Es handelt sich bei der streitgegenständlichen Werbung der Beklagten nicht um eine Einzelwerbung in einer Zeitung oder auf Flugblättern, sondern um eine zusammengefaßte gemeinsame Werbung der Rechtsanwälte aus dem Raum Schwäbisch Hall. Im Rahmen dieser gemeinsamen Telefonbuch-Werbung der Rechtsanwälte aus dieser Region unter der herausgehobenen Überschrift “Für Ihr gutes RECHT” fällt der Zusatz in der Werbung der Beklagten “Alles was Recht ist!” nicht auf und ist jedenfalls in diesem Zusammenhang nicht “marktschreierisch” und unangemessen im Sinne des § 43 b BRAGO.
Die von den Beklagten in deren Werbung aufgeführte Redensart ist inhaltlich vergleichbar mit der die gesamte Werbung der Rechtsanwälte einleitenden und darüber hinaus beherrschend gestalteten Überschrift “Für Ihr gutes RECHT”. Auch andere Mitbewerber in der streitgegenständlichen Telefonbuchwerbung benutzen offenbar als Blickfang auffallende und über den notwendigen Text hinausgehende Zusätze: So verwendet ein Büro auf der linken Seite seiner Anzeige einen überdimensionalen Paragraphen und die Kläger plazieren an auffallender Stelle im Kopf ihrer Anzeige eine Buchstabenkombination vor einem diese überragenden Paragraphen.

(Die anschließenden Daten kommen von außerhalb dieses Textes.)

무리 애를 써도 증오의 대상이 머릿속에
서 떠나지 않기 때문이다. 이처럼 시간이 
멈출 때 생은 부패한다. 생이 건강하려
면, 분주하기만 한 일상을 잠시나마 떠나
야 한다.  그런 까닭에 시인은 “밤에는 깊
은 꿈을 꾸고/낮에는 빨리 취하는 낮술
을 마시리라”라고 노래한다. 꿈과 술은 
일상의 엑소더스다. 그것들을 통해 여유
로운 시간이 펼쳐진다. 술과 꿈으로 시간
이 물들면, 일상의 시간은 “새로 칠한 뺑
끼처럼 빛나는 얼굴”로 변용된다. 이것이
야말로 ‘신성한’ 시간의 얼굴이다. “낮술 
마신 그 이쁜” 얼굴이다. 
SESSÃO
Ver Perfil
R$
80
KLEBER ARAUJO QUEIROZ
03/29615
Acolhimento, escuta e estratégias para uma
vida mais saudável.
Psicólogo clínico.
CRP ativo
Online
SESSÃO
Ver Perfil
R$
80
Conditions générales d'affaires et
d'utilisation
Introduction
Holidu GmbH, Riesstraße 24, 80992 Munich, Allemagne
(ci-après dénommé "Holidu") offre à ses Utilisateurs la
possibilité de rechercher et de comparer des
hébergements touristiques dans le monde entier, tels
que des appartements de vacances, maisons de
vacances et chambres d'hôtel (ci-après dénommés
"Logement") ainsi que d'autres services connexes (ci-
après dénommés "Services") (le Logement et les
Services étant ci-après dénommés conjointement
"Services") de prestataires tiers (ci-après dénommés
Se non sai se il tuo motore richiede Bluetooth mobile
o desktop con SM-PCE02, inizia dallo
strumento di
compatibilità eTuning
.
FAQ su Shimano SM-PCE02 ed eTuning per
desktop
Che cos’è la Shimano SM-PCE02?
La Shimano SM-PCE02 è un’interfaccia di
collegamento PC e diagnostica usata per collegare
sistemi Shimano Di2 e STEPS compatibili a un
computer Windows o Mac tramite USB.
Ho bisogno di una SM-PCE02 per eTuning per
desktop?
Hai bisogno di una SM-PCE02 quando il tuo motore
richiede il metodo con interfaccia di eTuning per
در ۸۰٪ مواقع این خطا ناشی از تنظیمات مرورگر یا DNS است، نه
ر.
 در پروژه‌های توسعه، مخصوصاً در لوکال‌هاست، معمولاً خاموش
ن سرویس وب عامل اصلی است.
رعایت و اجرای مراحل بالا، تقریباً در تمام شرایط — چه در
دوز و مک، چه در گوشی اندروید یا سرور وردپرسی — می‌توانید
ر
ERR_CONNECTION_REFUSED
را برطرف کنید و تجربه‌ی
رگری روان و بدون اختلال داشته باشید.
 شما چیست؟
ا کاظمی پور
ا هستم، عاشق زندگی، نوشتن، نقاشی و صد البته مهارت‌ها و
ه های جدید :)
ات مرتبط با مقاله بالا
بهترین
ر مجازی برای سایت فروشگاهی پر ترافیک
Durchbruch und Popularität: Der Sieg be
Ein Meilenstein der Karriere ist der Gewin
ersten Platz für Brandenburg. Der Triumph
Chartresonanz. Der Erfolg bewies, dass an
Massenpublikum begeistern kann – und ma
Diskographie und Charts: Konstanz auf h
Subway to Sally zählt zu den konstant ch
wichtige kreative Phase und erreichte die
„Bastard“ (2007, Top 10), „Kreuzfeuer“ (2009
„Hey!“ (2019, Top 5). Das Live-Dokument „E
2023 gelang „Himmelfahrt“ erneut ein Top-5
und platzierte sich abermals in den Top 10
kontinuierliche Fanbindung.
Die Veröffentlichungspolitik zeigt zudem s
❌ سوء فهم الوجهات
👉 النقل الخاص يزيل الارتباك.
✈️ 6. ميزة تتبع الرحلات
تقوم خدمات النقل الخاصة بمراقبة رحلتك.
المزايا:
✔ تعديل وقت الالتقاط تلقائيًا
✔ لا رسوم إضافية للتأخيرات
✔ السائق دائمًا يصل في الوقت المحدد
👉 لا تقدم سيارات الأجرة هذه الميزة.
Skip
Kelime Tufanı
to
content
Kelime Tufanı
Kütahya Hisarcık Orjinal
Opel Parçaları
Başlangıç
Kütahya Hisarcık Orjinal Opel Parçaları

Aus dem Werbezusatz der Beklagten ist eine Aussage dahin, die damit werbende Kanzlei sei besser oder fachkundiger als die Wettbewerber, bei unbefangener Betrachtungsweise nicht zu erkennen.
Die Entscheidung des Anwaltsgerichtshofs Nordrhein-Westfalen (Anwaltsblatt 1999, 557 ff.), in der die Aussage “Alles was Recht ist” als marktschreierische und damit unzulässige Werbung angesehen wurde, ist hier nicht einschlägig. Sie betrifft nämlich eine völlig andere Ausgangslage: Dort hatte ein Rechtsanwalt den streitgegenständlichen Spruch, verbunden mit seinem konkreten Dienstleistungsangebot, auf sämtlichen für Werbezwecke überhaupt nur geeigneten Außenflächen eines Linienomnibusses in einer Großstadt anbringen lassen; diese optische Werbung erschien nach Maß und Form unangemessen und marktschreierisch, insbesondere aber im Zusammenhang mit der Inanspruchnahme sämtlicher für Werbezwecke Überhaupt nur geeigneter Außenflächen eines im Stadtverkehr eingesetzten Linienomnibusses. Schon von den äußeren Umständen her ist der streitgegenständliche Werbezusatz der Beklagten mit der dortigen Werbung eines einzelnen Rechtsanwalts nicht vergleichbar.
Im Rahmen der gemeinschaftlichen Werbung von Rechtsanwälten aus dem Raum Schwäbisch Hall und Umgebung im regionalen Fernsprechbuch unter der gemeinsamen und auffällig gestalteten Überschrift “Für Ihr gutes RECHT” verstößt der streitgegenständliche Werbezusatz weder inhaltlich noch seiner konkreten Gestaltung nach gegen § 43 b BRAO und ist auch eine Verletzung anderer einschlägiger Bestimmungen nicht ersichtlich.
Der von den Klägern geltend gemachte Unterlassungsanspruch nach § 1 UWG steht diesem nicht zu. Die Klage ist als unbegründet abzuweisen.
Die Kostenentscheidung folgt aus § 91 ZPO und § 100 Abs. 1 ZPO.
Die vorläufige Vollstreckbarkeit ergibt sich aus §§ 708 Nr. 11, 711 ZPO.